People tend to think of "urban" as "City of San Francisco (Manhattan, Chicago, etc...)" To me urban is much of a characteristic. Many suburbs have a relatively urban component at their core. If you live on an actual city grid (no windy streets) with strong mixed uses (that you can walk to) throughout your neighborhood then you're living an urban existence in my book. Or at least non-suburban.

I can definitely identify with people living in central Pleasanton, but you don't have to get far outside the center city before it falls off the rails.


Seems like a reasonable perspective.


Can't wait until automated cars and 24/7 same-day delivery make all those things pointless.


The way I differentiate in my brain, because I'm an 80's kid:

I do like "Ferris Beuler's Day Off" style suburbs.

I do not like "Edward Scissorhands" style suburbs.

I grew up in the former, and given the opportunity, I'd like my future kids to do the same.


I think I'm too young to understand your references. What's the difference between those types of suburbs?


One difference is vastly more wealth. The Scissorhands suburb was a classic "Levittown" suburb in non-classic colors: relatively small & inexpensive single-story homes that are virtually identical, each home has a lawn in the front and back but not a lot of space on the sides, not a lot of trees or even shrubbery because it's a development built in a relatively short period of time on what used to be farmland.

Bueller's suburb is decades older, much closer to the "urban" it's a "sub" of, Chicago, which grew over time. Much bigger houses, all two-story, with bigger plots of land and plenty of trees providing shade and privacy. The houses are more varied because they were built over a longer span of time by different people.

Both had sidewalks but there are ones like the Scissorhands suburb that don't.

Neither has much economic or ethnic diversity. Because it developed over time, Bueller's suburb may have more integrated retail and services while Scissorhands' is strictly a bedroom community.
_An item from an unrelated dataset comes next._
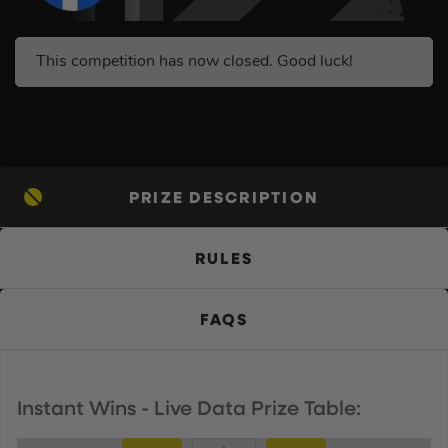
This competition has now closed. Good luck!
PRIZE DESCRIPTION
RULES
FAQS
Instant Wins - Live Data Prize Table:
I'd like my children to grow up in the "The Burbs" style suburbs.


I live in NYC, and recently I spent two weeks in Simi Valley, a city north of Los Angeles, and was shocked that it's basically impossible to get around without a car. Even in LA, it seems as if the public transport system is nearly non-existent.


NYC is one of the only places in the country where it's feasible to live without a car (without major hassle).
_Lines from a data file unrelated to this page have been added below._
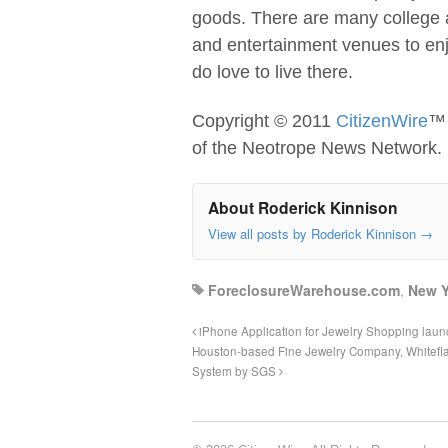
goods. There are many college a
and entertainment venues to enjo
do love to live there.
Copyright © 2011
CitizenWire
™ 
of the Neotrope News Network.
About Roderick Kinnison
View all posts by Roderick Kinnison
→
ForeclosureWarehouse.com
,
New Y
iPhone Application for Jewelry Shopping lau
Houston-based Fine Jewelry Company, Whiteflas
System by SGS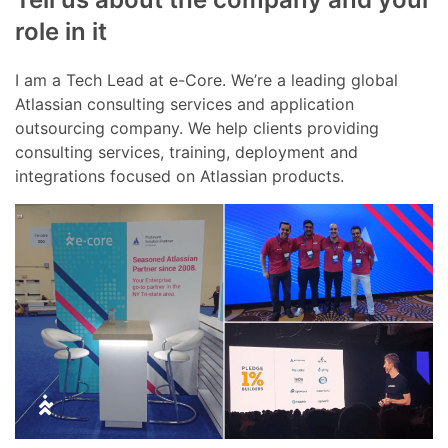
role in it
I am a Tech Lead at e-Core. We’re a leading global
Atlassian consulting services and application
outsourcing company. We help clients providing
consulting services, training, deployment and
integrations focused on Atlassian products.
Edit: I guess my point was that from my experience visiting New York that's a city where public transit is so good that a car really seems unnecessary. Someone from NYC might be surprised to learn (or be reminded) that it's the exception, and that in most other places in the country it's a hassle not to own a car -- that's not a problem just in LA.

I'm in Seattle myself (Capitol Hill) and while I could get by day-to-day without a car, it would make my commute to the east side almost twice as long depending on traffic and bus timing, which isn't worth it for me. And while Uber / Lyft are a good alternative, a car is still the most convenient way to visit other parts of the city.
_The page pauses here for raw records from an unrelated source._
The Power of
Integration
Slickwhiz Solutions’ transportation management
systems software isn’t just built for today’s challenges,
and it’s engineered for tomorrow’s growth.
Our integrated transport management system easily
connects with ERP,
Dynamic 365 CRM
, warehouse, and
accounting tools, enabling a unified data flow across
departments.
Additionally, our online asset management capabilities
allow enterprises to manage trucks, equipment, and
Is that true? I live in Ballard, a pretty damn residential neighborhood of Seattle, which is only a medium-density city. I live perfectly comfortably without a car. I have heard of people living comfortably without a car in NYC, Chicago, San Francisco, Pittsburgh, and I'm sure others that I'm forgetting.

I even did so myself in Tucson for a year, though I'll grant that that was pretty annoying.


I'm guessing you don't have kids and do work in downtown Seattle? And rarely visit Lake City or West Seattle or anywhere south of Seattle? Or anywhere requiring a transfer outside of commuting hours?

Because those are all significantly (hours more) to take mass transit than to drive.


I live near Lake City - getting to Ballard is not under an hour by mass transit - it's something like 20 minutes by car. Very frustrating! I hope the new light rail will create more E-W bus routes.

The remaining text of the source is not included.